Témoignages du personnel de Plan à Tawila, où arrivent des civil·es en provenance d'El Fasher :
« Il est difficile de voir les familles arriver à Tawila. Le trajet depuis El Fasher est de 65 kilomètres. Il faut deux jours à ces familles pour parcourir cette distance à dos d'âne, et jusqu'à cinq jours pour celleux qui marchent. La plupart des familles arrivent la nuit, contraintes de voyager à la tombée du jour en raison du risque de mort ou d’enlèvement pendant la journée. Cependant, la nuit n'offre pas non plus beaucoup de sécurité, ce qui rend beaucoup d'entre elles vulnérables.
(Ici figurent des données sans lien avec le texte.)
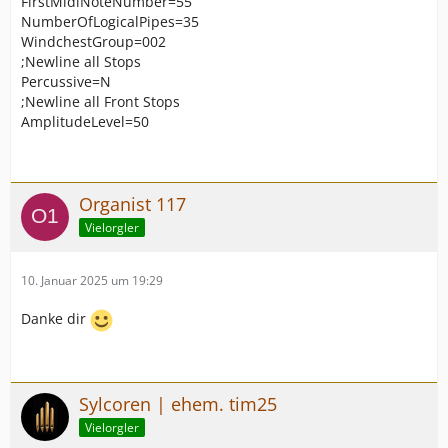
FirstMidiNoteNumber=55
NumberOfLogicalPipes=35
WindchestGroup=002
;Newline all Stops
Percussive=N
;Newline all Front Stops
AmplitudeLevel=50
Organist 117
Vielorgler
10. Januar 2025 um 19:29
Danke dir
Sylcoren | ehem. tim25
Vielorgler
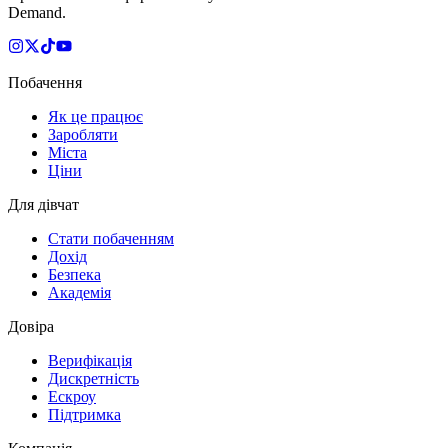
Demand.
Побачення
Як це працює
Заробляти
Міста
Ціни
Для дівчат
Стати побаченням
Дохід
Безпека
Академія
Довіра
Верифікація
Дискретність
Ескроу
Підтримка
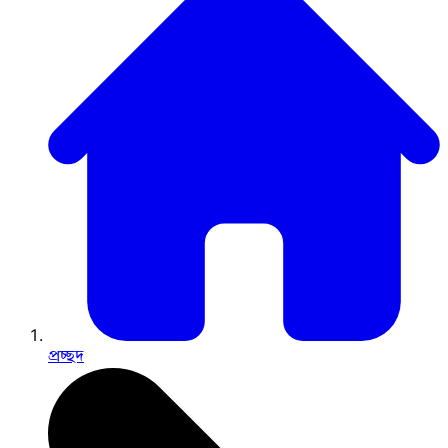
প্রচ্ছদ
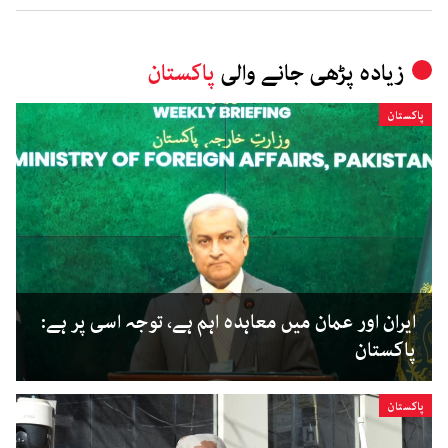
زیادہ پڑھی جانے والی
پاکستان
پاکستان
ایران اور عمان میں معاہدہ اہم ہے، توجہ اسی پر ہے:
پاکستان
پاکستان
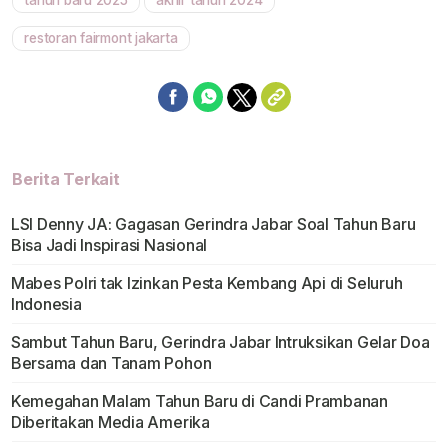
tahun baru 2025
akhir tahun 2024
restoran fairmont jakarta
Berita Terkait
LSI Denny JA: Gagasan Gerindra Jabar Soal Tahun Baru
Bisa Jadi Inspirasi Nasional
Mabes Polri tak Izinkan Pesta Kembang Api di Seluruh
Indonesia
Sambut Tahun Baru, Gerindra Jabar Intruksikan Gelar Doa
Bersama dan Tanam Pohon
Kemegahan Malam Tahun Baru di Candi Prambanan
Diberitakan Media Amerika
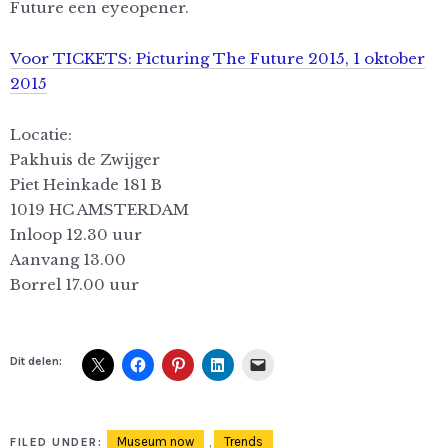
Future een eyeopener.
Voor TICKETS: Picturing The Future 2015, 1 oktober
2015
Locatie:
Pakhuis de Zwijger
Piet Heinkade 181 B
1019 HC AMSTERDAM
Inloop 12.30 uur
Aanvang 13.00
Borrel 17.00 uur
Dit delen:
Museum now
,
Trends
FILED UNDER:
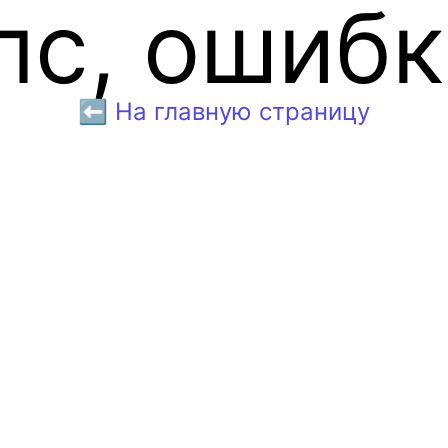
пс, ошибк
⬅️ На главную страницу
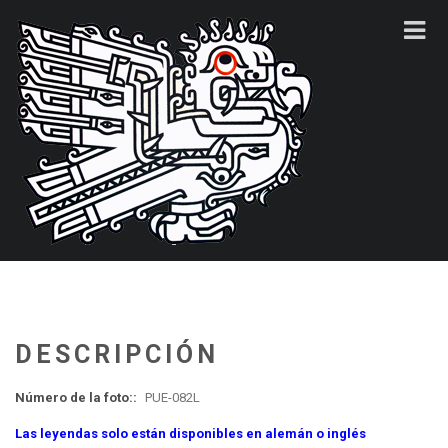
DESCRIPCIÓN
Número de la foto::
PUE-082L
Las leyendas solo están disponibles en alemán o inglés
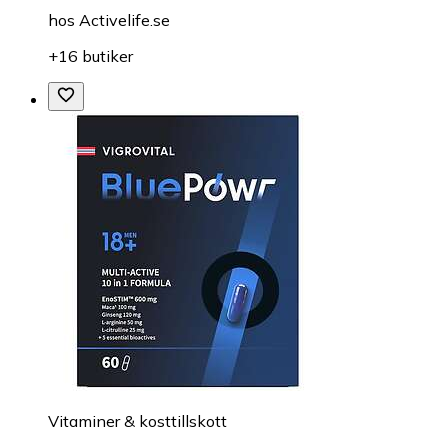
hos
Activelife.se
+16 butiker
Vitaminer & kosttillskott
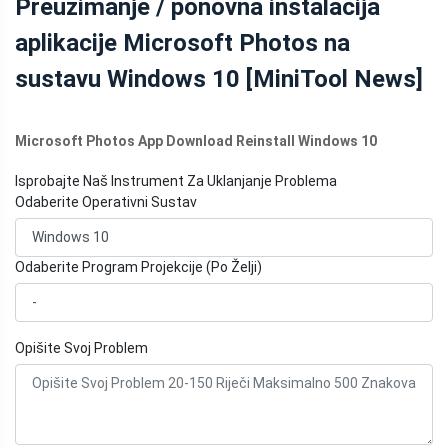
Preuzimanje / ponovna instalacija
MINITOOL
aplikacije Microsoft Photos na
sustavu Windows 10 [MiniTool News]
Microsoft Photos App Download Reinstall Windows 10
Isprobajte Naš Instrument Za Uklanjanje Problema
Odaberite Operativni Sustav
Odaberite Program Projekcije (Po Želji)
Opišite Svoj Problem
La situation sur les routes est terrible, avec des cadavres partout. D'autres sont également blessé·es, principalement par balle, et ne peuvent pas obtenir l'aide dont ils ont besoin. Beaucoup de familles que nous rencontrons et avec lesquelles nous discutons n'ont pas eu accès à de la nourriture depuis plus d'un an et, après avoir marché, arrivent dans des conditions désastreuses.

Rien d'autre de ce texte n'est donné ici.